Gli spettatori possono restare affascinati dalla maschera diabolica del "mostro" che vedono sullo schermo, ma in realtà devono esorcizzare la paura che provano, e l'impatto è ancora più urticante se si percepisce dall'esterno, ad esempio nei fatti di cronaca reale. Anni fa potevamo obiettare certe perplessità sulla trilogia di Hannibal Lecter (separata dal pre-capolavoro di Micheal Mann, "Manhunter"), per l'ineffabile seduzione che esercitava sugli spettatori. Ma quanti di noi hanno potuto provare disprezzo per un nichilista tanto adorabile, quasi come fosse al di sopra degli altri nella sua giostra di morte?
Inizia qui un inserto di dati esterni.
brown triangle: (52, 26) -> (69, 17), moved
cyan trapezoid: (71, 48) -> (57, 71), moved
"Non riesco ad affrontare i fatti, sono teso e nervoso. Non posso rilassarmi non dormo perché il mio letto è in fiamme. Non toccarmi, sono un vero filo elettrico"
Psycho Killer - Talking Heads
"The Iceman", il bel film di Ariel Vromen, ha un impatto completamento diverso. E tragicamente epico, quasi stoico nel tratteggiare la "normalità" di un assassino riuscendo a condensare la brutalità dei gangsters di Scorsese-De Niro alla follia di certi drammi Elisabettiani o Shakesperiani. L'effetto straniante è dovuto alle molteplici intuizioni del regista, che in fondo fa leva unicamente sul contesto morale.
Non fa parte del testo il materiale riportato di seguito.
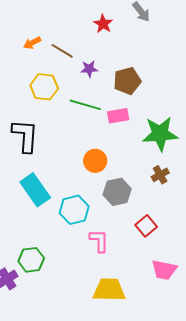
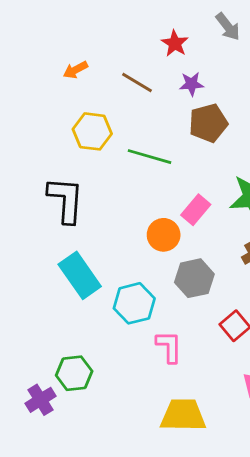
brown line: (62, 51) -> (137, 82), moved
purple star: (89, 69) -> (192, 84), moved
pink rectangle: (118, 116) -> (196, 210), moved, turned -40

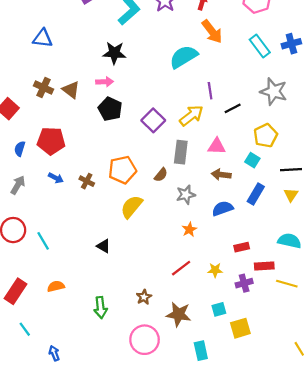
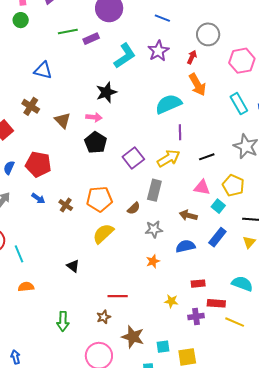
black star: (114, 53) -> (106, 92), turned -30
brown cross: (44, 88) -> (31, 106), moved
purple line: (210, 91) -> (180, 132), moved
yellow pentagon: (266, 136) -> (233, 185), turned -30
pink triangle: (217, 146) -> (202, 188), moved
red line: (181, 268) -> (118, 296), moved, turned 30
orange semicircle: (56, 286) -> (26, 287), moved
cyan square: (219, 309) -> (163, 347), moved

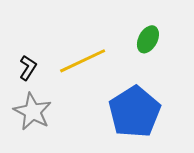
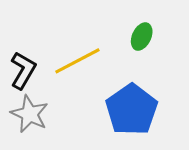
black L-shape: (28, 68) -> (23, 70), size x1.5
La figura di Richard Kuklinski, uno dei più spietati criminali della storia, si avvale del volto e del ghigno sardonico di Micheal Shannon, abilissimo a smascherare la gelida dimensione del carnefice, ma con qualche forzatura scenica in più. Se cercate sul motore di ricerca il volto del "vero" Kuklinski vi apparirà la faccia comune di un uomo ordinario, quasi come uno dei tanti self-made man che hanno vissuto e operato negli States. La vera "mostruosità" di K. Ci viene svelata poco dopo. Quest'uomo, inizialmente al servizio della mafia italo-americana, si è macchiato di circa 200 delitti, ma i particolari più raccapriccianti riguardano la sua "abilità" nel sbarazzarsi dei cadaveri. In certi casi, metteva una telecamera fissa - ah l'angustia legge del mezzo cinematografico, gli snuff movies sembrano roba da dilettanti al confronto - lasciando che i loro corpi venissero divorati dai topi. Usava ogni tipo di arma da fuoco o da taglio. Scopriva nel cianuro la possibilità di depennare totalmente una qualsiasi traccia temporale sull'ora del decesso. La denominazione di "Uomo di ghiaccio" deriva dal cadavere di una delle sue tante vittime, tenuto congelato per due anni in un frigorifero.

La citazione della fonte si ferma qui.